| HN Mirror

Y	Hacker News new \| ask \| show \| jobs


	by vasaulys 3556 days ago
	Does anybody use R in production services or just for exploratory work? It seems that once you figure out a good model in R, its almost always rewritten into either Scala or Java for real production work.

5 comments

apohn 3556 days ago

I used to work in the consulting arm of a software firm and we wrote and deployed R code in production at many Fortune 500 companies. We worked in almost every industry.

I spent quite a bit of time refactoring bad R code so it could run reliably in a production environment. There is a ton of bad R code out there that barely works for exploratory analysis, let alone a production environment.

So yes, R is used in production environment in a lot of places.

vijucat 3555 days ago

Did you guys separate out the R process (or multiple processes?) from the rest of the transaction-processing / other server infrastructure or embed the REngine (which sounds like a bad idea to me; incorrect data serialization can easily crash the whole process)?
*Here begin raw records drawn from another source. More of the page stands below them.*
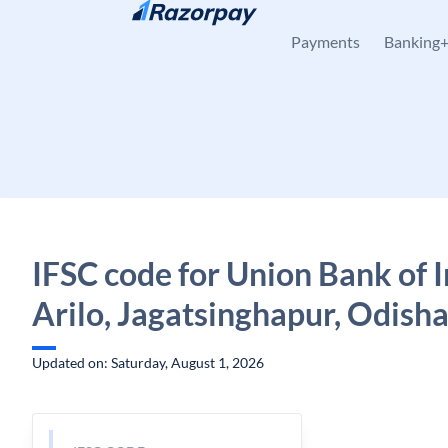
Skip to content
Payments
Banking
IFSC code for Union Bank of I
Arilo, Jagatsinghapur, Odish
Updated on: Saturday, August 1, 2026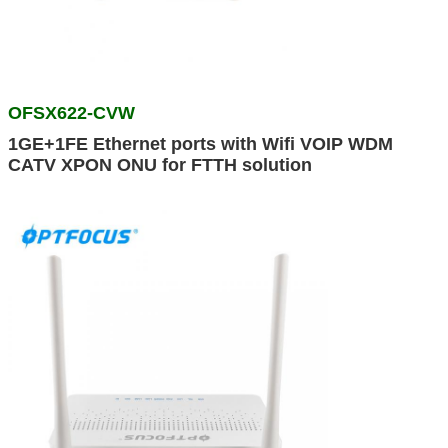
OFSX622-CVW
1GE+1FE Ethernet ports with Wifi VOIP WDM
CATV XPON ONU for FTTH solution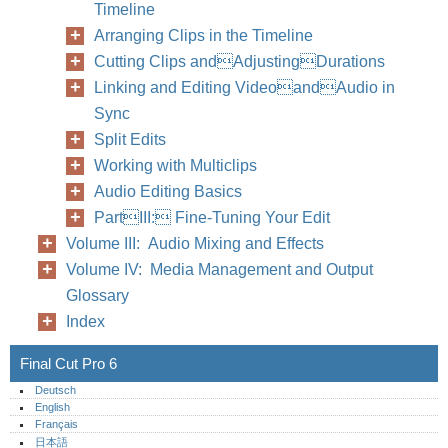
Timeline
Arranging Clips in the Timeline
Cutting Clips andAdjustingDurations
Linking and Editing VideoandAudio in
Sync
Split Edits
Working with Multiclips
Audio Editing Basics
PartIII: Fine-Tuning Your Edit
Volume III: Audio Mixing and Effects
Volume IV: Media Management and Output
Glossary
Index
Final Cut Pro 6
Deutsch
English
Français
日本語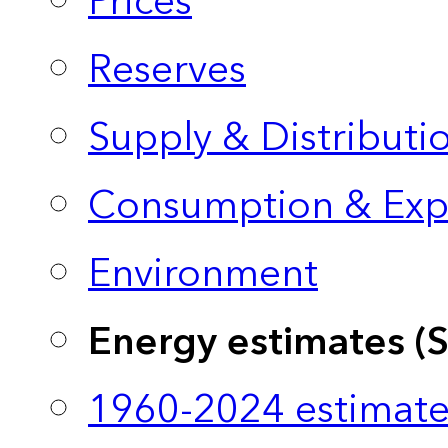
Prices
Reserves
Supply & Distributi
Consumption & Exp
Environment
Energy estimates (
1960-2024 estimate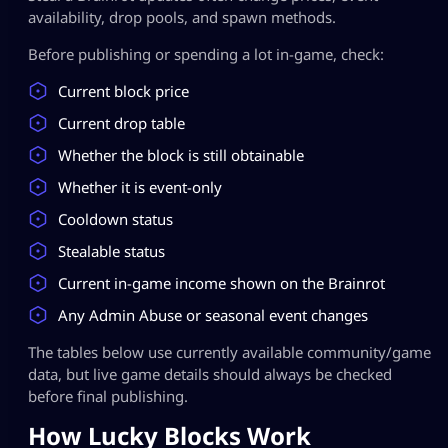
availability, drop pools, and spawn methods.
Before publishing or spending a lot in-game, check:
Current block price
Current drop table
Whether the block is still obtainable
Whether it is event-only
Cooldown status
Stealable status
Current in-game income shown on the Brainrot
Any Admin Abuse or seasonal event changes
The tables below use currently available community/game
data, but live game details should always be checked
before final publishing.
How Lucky Blocks Work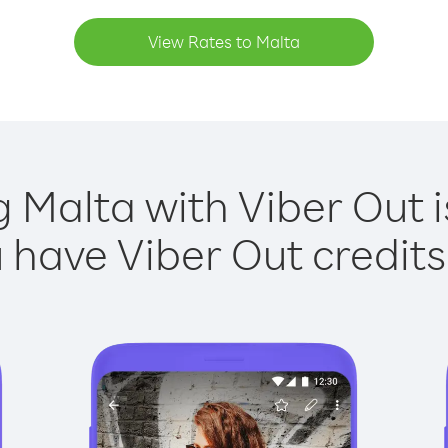
View Rates to Malta
g Malta with Viber Out i
have Viber Out credits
What is a stable way to connect (and reconnect!) to R, assuming it was a separate process? I would think that an indirect communication path, such as Server <--> Database <--> R would work best, but I'd love to hear your battle hardened take on it.

apohn 3555 days ago

We used separate workflows depending on if the data was streaming or batch oriented (e.g. on-demand or triggered by a user). First I'll talk about batch oriented jobs.

The company I worked for had a tomcat based product that exposed R via a RESTful API. It was similar to what you get from AzureML now, except it was on-premise. So basically we would call out to this and configure it to restart R sessions if they crashed or timed out.

In an ideal situation we would isolate this server from the rest of the processing as much as possible. To be honest our server was pretty basic - it basically served to queue jobs (if needed) and manage RSessions if the server was configured to run multiple sessions. For serious failover we had a second server.

We did try to do as much as possible outside of R such as data pipelining an ETL. That was done for the obvious reasons, but also because many customers had SQL and Data people, but not R people. So if one of their Data people understood the data ETL, they could fix it without calling us.

For many customers they'd never let R connect to a Database directly. So They'd have a separate process pull data and write it to disk. Then an R script would be triggered and would pick this data up.

I never saw major crashing issues with R in production with batch oriented jobs unless there was something unexpected with the size or type of data. Typically as long as there was time between jobs, R's garbage collector would sort things out and be ready for the next job. Also by the time something made it into production we'd hardened the script, frozen the CRAN package versions, etc. So some small issue wouldn't cause a major issue.

Streaming data presented it's own adventure. To get data into/out of R as quickly as possible, you need to embed the REngine and talk to it via rJava. If we streamed data through R very quickly it would do fine for a while - then you'd see the memory usage go up and the time for each transaction started to vary greatly. Then it would crash.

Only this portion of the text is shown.